LEWISTON — Bates College is hiking the single fee it charges students for tuition, housing and meals more than it has in 16 years.

The college is charging students $85,370 apiece for the 2024-25 academic year, a 5% increase over this year’s rate.

But that figure, which is higher than most families earn in Androscoggin County, isn’t quite what it seems.

About half of the 1,800 students at Bates receive financial aid, with the average need-based grant during the past year totaling $62,061, according to the college, which says it is committed to ensuring every student it admits can afford to attend.

The cost of attending Bates College has been rising steadily for years, but the latest fee hike is the largest since 2009. Steve Collins/Sun Journal

That means many students wind up paying less than they would to attend a public university. The average federal student loan debt for Bates students who earned their degree in 2022, for example, was $13,531, less than half the national average.

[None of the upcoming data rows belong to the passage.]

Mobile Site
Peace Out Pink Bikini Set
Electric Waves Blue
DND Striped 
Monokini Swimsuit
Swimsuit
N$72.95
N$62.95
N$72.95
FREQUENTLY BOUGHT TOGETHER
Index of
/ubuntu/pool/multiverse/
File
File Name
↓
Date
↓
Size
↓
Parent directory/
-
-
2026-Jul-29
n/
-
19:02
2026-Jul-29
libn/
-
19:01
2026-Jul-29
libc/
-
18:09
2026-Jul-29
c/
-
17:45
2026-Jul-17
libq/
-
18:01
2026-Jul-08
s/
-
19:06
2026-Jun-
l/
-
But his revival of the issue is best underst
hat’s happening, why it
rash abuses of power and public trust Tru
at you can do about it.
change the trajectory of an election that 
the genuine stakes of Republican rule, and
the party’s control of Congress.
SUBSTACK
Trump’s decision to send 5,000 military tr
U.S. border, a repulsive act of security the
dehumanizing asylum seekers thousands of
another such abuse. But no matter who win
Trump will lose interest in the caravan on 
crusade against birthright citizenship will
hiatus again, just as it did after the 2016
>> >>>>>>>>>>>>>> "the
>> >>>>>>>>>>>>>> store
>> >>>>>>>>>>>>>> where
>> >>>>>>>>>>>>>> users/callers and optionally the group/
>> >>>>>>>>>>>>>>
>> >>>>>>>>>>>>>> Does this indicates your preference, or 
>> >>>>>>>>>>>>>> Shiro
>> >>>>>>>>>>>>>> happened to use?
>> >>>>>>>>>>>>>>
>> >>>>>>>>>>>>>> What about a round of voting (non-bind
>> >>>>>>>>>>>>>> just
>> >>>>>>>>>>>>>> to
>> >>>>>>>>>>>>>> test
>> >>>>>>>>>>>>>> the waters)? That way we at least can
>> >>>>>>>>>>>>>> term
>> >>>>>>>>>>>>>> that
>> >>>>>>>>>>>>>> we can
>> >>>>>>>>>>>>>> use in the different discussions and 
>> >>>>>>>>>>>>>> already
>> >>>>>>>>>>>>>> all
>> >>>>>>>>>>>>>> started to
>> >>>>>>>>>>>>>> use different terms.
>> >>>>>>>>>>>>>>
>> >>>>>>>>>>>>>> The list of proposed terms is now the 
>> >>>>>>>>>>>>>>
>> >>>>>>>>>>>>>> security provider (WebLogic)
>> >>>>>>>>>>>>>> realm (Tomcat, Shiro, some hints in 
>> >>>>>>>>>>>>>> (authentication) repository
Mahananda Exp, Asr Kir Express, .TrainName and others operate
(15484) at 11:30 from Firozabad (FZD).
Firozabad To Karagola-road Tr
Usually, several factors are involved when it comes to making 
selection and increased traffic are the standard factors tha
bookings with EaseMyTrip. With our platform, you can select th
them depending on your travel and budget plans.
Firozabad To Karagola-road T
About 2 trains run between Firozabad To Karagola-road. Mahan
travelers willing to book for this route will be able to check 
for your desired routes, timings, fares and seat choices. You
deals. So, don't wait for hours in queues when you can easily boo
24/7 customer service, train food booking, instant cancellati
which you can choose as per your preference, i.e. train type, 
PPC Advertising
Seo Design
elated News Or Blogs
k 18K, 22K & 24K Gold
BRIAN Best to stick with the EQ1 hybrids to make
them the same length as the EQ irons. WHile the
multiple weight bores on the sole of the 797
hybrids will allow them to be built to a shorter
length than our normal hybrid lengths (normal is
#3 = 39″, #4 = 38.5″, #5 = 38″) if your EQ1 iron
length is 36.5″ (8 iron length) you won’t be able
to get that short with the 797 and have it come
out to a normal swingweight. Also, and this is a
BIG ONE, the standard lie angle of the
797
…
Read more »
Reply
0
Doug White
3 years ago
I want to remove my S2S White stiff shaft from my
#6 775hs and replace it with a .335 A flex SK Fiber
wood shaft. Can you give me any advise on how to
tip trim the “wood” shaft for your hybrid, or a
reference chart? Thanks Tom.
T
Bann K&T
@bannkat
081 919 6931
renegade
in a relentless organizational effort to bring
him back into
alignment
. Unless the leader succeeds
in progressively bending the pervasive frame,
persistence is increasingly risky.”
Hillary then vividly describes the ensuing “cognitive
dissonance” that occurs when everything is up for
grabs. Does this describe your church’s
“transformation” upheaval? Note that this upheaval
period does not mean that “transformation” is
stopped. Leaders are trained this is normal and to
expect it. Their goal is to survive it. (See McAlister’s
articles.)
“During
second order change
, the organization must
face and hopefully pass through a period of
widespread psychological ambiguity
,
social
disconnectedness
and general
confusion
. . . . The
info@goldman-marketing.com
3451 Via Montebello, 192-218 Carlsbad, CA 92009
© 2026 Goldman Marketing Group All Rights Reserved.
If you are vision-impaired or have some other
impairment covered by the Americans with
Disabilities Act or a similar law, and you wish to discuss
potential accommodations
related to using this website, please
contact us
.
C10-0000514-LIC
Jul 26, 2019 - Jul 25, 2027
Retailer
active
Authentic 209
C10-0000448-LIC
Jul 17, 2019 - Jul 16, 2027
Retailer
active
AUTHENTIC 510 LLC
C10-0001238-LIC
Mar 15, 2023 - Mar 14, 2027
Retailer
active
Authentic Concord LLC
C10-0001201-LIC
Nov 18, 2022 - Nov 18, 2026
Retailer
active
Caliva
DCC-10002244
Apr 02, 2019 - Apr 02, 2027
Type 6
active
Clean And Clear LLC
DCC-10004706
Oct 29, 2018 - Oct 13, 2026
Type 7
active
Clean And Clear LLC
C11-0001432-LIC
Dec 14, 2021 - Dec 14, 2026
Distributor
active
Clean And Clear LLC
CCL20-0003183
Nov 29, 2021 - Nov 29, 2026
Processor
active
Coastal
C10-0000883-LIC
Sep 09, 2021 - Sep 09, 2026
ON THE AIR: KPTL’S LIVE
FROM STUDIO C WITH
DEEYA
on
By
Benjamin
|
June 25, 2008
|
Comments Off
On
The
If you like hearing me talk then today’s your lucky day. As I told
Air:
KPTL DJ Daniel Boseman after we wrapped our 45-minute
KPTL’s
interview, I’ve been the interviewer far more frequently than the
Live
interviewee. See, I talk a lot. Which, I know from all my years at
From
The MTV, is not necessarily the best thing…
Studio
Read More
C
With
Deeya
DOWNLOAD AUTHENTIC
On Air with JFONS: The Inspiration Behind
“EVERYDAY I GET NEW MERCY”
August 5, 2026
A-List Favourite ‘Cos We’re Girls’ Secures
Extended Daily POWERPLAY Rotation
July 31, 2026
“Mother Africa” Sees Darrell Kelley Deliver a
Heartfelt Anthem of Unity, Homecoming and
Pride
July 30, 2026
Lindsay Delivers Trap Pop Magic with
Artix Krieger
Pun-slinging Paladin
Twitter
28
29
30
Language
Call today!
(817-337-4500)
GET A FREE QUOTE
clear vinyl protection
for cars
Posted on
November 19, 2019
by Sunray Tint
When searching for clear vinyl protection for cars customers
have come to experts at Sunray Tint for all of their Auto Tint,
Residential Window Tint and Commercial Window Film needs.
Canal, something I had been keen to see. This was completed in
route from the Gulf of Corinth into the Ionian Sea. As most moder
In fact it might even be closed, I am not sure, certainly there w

Only well-to-do families are expected to pay the full fee for students to attend Bates. The poorest families are not asked to pay much.


“Providing a highly-personalized residential liberal arts education with what is among the lowest student faculty ratios in the country is an inherently expensive endeavor,” Bates officials said Thursday in response to a question about the increase.

The increase in the coming school year marks the first increase of more than 4% since 2009. Every year from 2010 through 2023, the fee increased between 3% and 4%.

Bates said it is seeking a higher percentage increase because of rising expenses.

“While inflation has moderated from last year, we continue to see increases in costs in many of the non-personnel expenses in our budget, including energy and food,” it said.

It pointed out that faculty and staff “make up 60% of the college’s annual expenses and are a vital part of our ability to deliver a transformative experience to our students.” And paying them is growing more costly.

“As with other Maine employers, Bates is affected by the increase in the minimum wage, the changing exempt threshold, and the rising cost of employee health care,” the college said.


Bates pointed out that its peer schools, including Bowdoin and Colby colleges in Brunswick and Waterville, respectively, are also seeing higher costs and rising fees for students.

At Colby, for example, next year’s comprehensive fee will be $87,490, more than $2,000 higher than Bates is charging. It’s a 4.5% increase over what Colby charged this academic year.

Colby, like Bates, says it endeavors to meet all needs for the student it admits.

Each year, Bates said, its administrators review the cost of attendance at about 50 peer institutions, including every member of the New England Small College Athletic Conference, “to understand how our single fee compares.”

“Over the past decade, the college has steadily moved down in that group in terms of cost,” Bates said. It added that it anticipates this year its single fee will be “well into the bottom third of that group.”

In fact, Bates said it expects to “have the lowest mandatory fees in the NESCAC” for the coming academic year.


Bates said that making it possible for low- and middle-income students to attend is fundamental to its mission.

It is one of 75 colleges in the nation that says it is committed to meeting 100% of a student’s financial needs, with most of its aid given in the form of grants that don’t need to be repaid.

“As a result,” Bates said, “we are consistently included on ‘Best Value Liberal Arts Colleges’ lists.”

The soaring cost of higher education goes well beyond Bates.

The Century Foundation said the reasons for rising tuition prices are complex, including too little government investment in public higher education and bloated administrative costs.

Some argue, too, that federal financial aid contributes to the problem by “creating an incentive for institutions to raise tuition prices to capture more aid,” the foundation said.

Bates has seen tuition increases in years past that exceed this year’s percentage hike.

For a five-year period beginning in 2004, every year Bates increased its single fee by more than 5%. In 2004, it rose 6.4%, the highest one-year hike since at least 1998.